Dans une étude parue fin octobre, Michael Worobey, un professeur de biologie, a affirmé que "Haïti a été le tremplin pour le virus quand, depuis l'Afrique centrale, il a commencé à se propager à travers le monde". Le virus mortel est probablement arrivé sur les côtes américaines autour de 1969, plus d'une décennie avant l'explosion de l'infection, et pourrait avoir été introduit par un immigré haïtien célibataire, selon cette étude.
Il s'est répandu ensuite au Canada, à l'Europe, à l'Australie et au Japon, toujours selon cette recherche.
"L'étude du professeur Worobey est susceptible de causer des préjudices à la communauté haïtienne par sa nature stigmatisante", ont rétorqué cette semaine les autorités haïtiennes, en annonçant la création d'un groupe de travail pour apporter une réponse scientifique à l'étude américaine.
"Le gouvernement haïtien a formé une +task force+ comprenant des spécialistes haïtiens et étrangers en vue de travailler à l'élaboration d'une argumentation objective et scientifique", précise un communiqué du ministère haïtien de la Santé publié mercredi.
Le comité scientifique haïtien compte une vingtaine de médecins dont des chercheurs d'un Centre de recherche Gheskio qui travaillent en collaboration avec l'université américaine de Cornell spécialisée dans la recherche sur le VIH-sida.
"Nous sommes en train de travailler avec des spécialistes étrangers pour préparer une réponse scientifique à cette étude", a confirmé à l'AFP le ministre de la Santé, Robert Auguste. Il a précisé que son pays avait demandé à une université américaine de Floride de lui fournir des cellules souches pouvant faciliter les recherches.
L'étude de Michael Worobey, professeur à l'Université d'Arizona, publiée dans les Annales de l'académie nationale américaine des sciences (PNAS) datées du 29 octobre, a été très mal accueillie en Haïti et chez les Haïtiens expatriés.
L'affaire a été évoquée au plus haut niveau du gouvernement et a aussi suscité beaucoup de réactions dans les médias, interprétant cette étude comme une nouvelle discrimination contre les Haïtiens.

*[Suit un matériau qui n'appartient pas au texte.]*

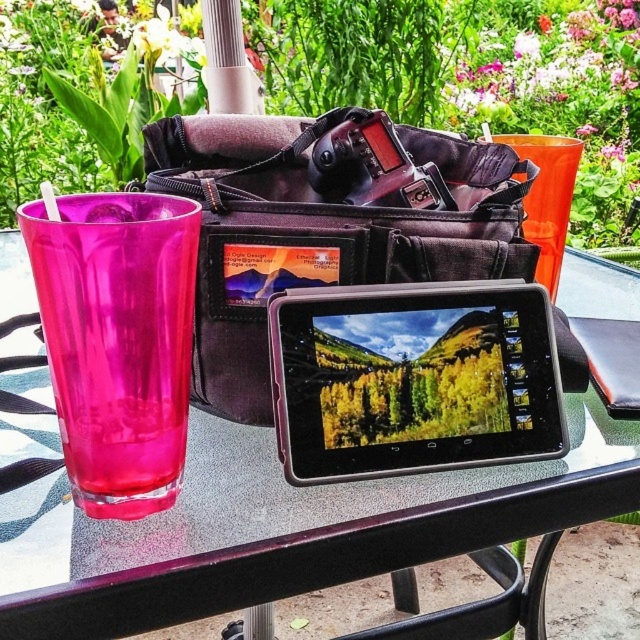 Question: Which object is farther from the camera taking this photo?

Choices:
 (A) matte black bag at center
 (B) transparent plastic cup at left
 (C) transparent glass at upper left

Answer: (A)

Question: Where is transparent glass at upper left located in relation to black plastic tablet at center in the image?

Choices:
 (A) right
 (B) left

Answer: (B)

Question: Which point is farther to the camera?

Choices:
 (A) black plastic tablet at center
 (B) matte black bag at center
 (C) transparent glass at upper left

Answer: (B)

Question: Which object appears farthest from the camera in this image?

Choices:
 (A) transparent plastic cup at left
 (B) transparent glass at upper left
 (C) matte black bag at center
 (D) black plastic tablet at center

Answer: (C)

Question: Is transparent glass at upper left positioned in front of black plastic tablet at center?

Choices:
 (A) yes
 (B) no

Answer: (A)

Question: Observing the image, what is the correct spatial positioning of transparent glass at upper left in reference to matte black bag at center?

Choices:
 (A) left
 (B) right

Answer: (A) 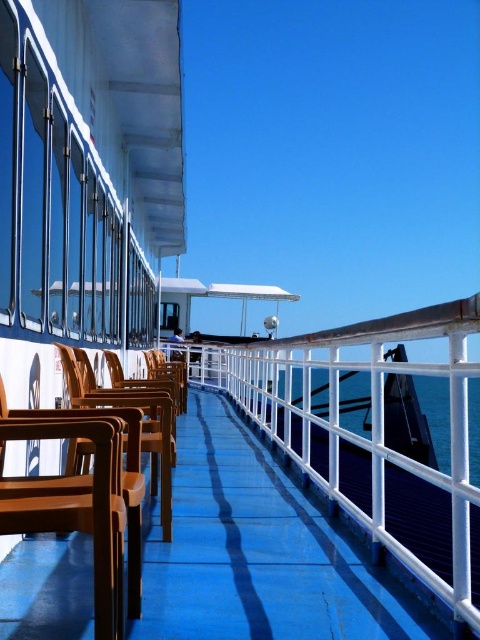 You are standing on the ferry deck and want to sit down. Where are the brown wood chairs at left located?

The brown wood chairs at left are located at point (x=255, y=550).

You are standing on the ferry deck and want to walk from point (220, 422) to point (358, 401). Which direction should you face to move towards the latter?

To move from point (220, 422) to point (358, 401), you should face towards the upper right direction since point (358, 401) is further away from the viewer compared to point (220, 422). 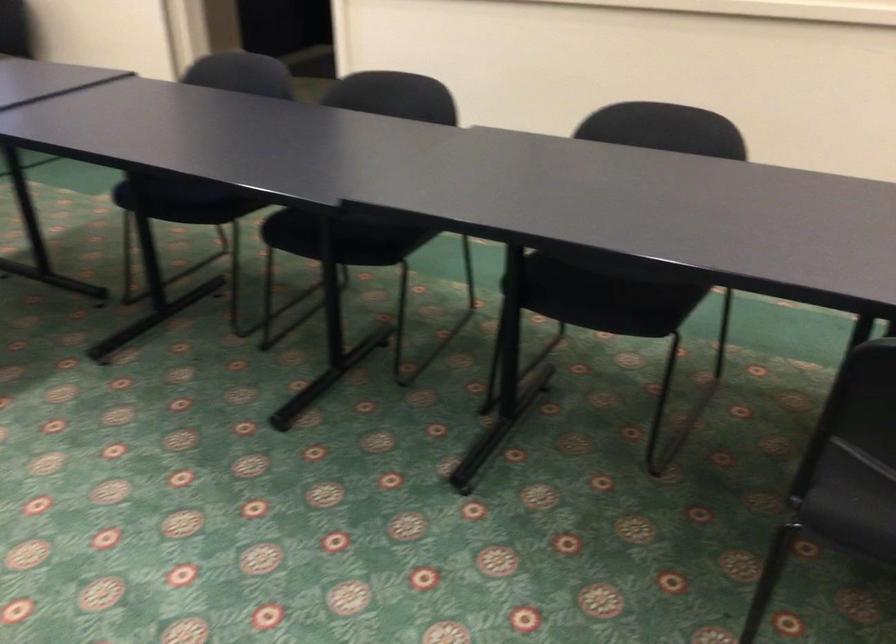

"En matière de VIH/sida, il y a différentes théories. Le professeur Worobey n'a pas apporté de solution à travers son étude", juge le docteur Amadou Mbaye, directeur du bureau de l'ONUSIDA en Haïti.
Aux Etats-Unis où vit une forte communauté haïtienne, l'étude a été reçue comme "un choc", résume un médecin haïtien vivant à New York. "Au sein de la communauté haïtienne, on considère l'étude comme une attaque contre les Haïtiens", ajoute le docteur Jean Robert Desrouleaux, qui estime que les recherches du biologiste américain sont restées "limitées".

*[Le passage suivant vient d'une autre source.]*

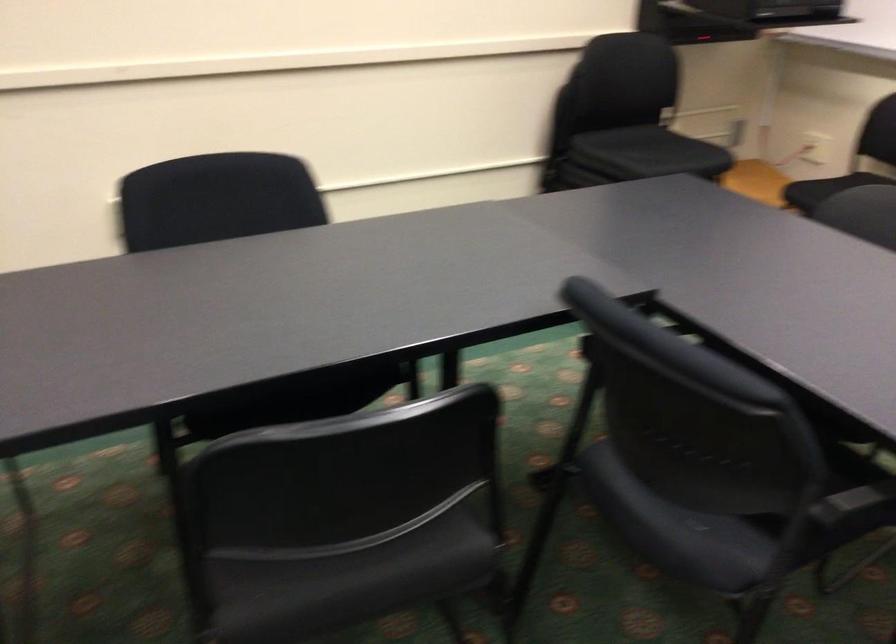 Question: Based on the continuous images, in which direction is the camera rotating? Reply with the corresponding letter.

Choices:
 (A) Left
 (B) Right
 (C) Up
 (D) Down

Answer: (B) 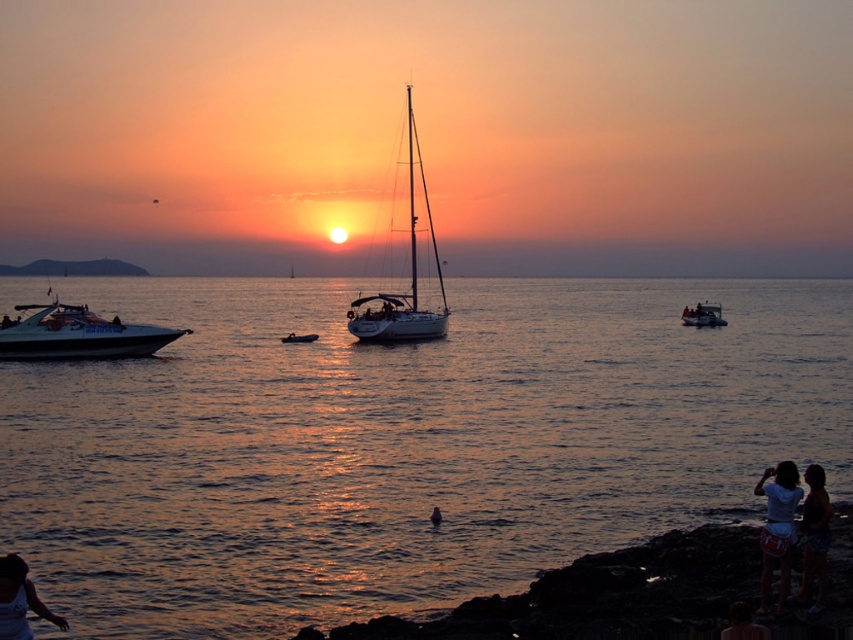 You are standing on the rocky shoreline where the two individuals are observing the sunset. You want to reach the smooth ocean surface at center to place a floating lantern. According to the coordinates provided, is the point at [643,259] on the smooth ocean surface at center?

Yes, the point at [643,259] is on the smooth ocean surface at center according to the coordinates provided. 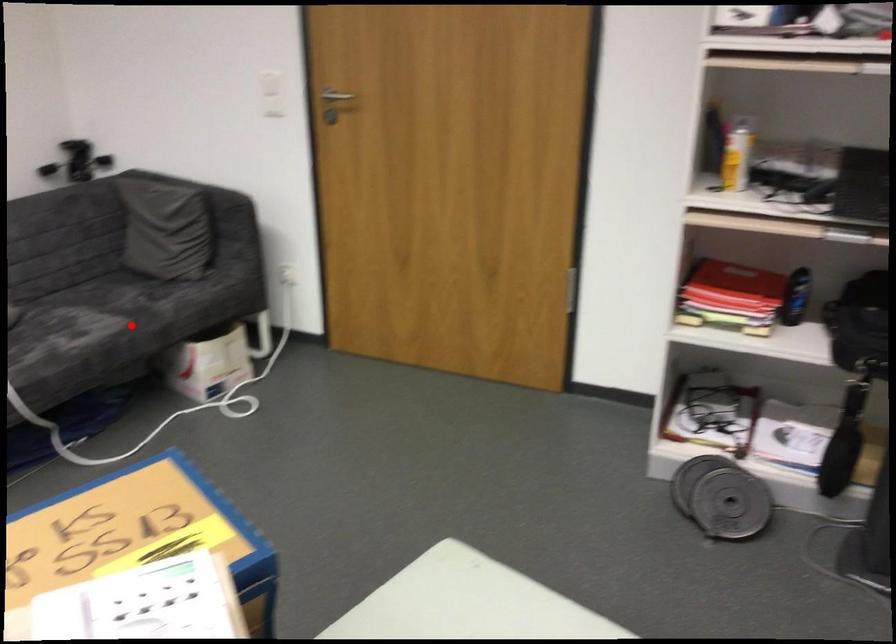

"Quatre universités américaines avec la participation d'un médecin haïtien sont en train de faire une analyse de l'étude de Worobey et devraient publier une réponse dans 6 mois", indique à l'AFP le docteur Georges Casimir, président de l'association des médecins haïtiens de New York.
Haïti, le pays le plus pauvre du continent américain, a une longue histoire d'immigration aux Etats-Unis.
Selon le docteur Worobey, l'hypothèse qu'un immigré (ou des immigrés) haïtien soit à l'origine de l'épidémie est plus crédible que celle d'une propagation due à un adepte du tourisme sexuel rentrant d'Haïti, car ce pays n'est devenu une destination prisée qu'à partir des années 70.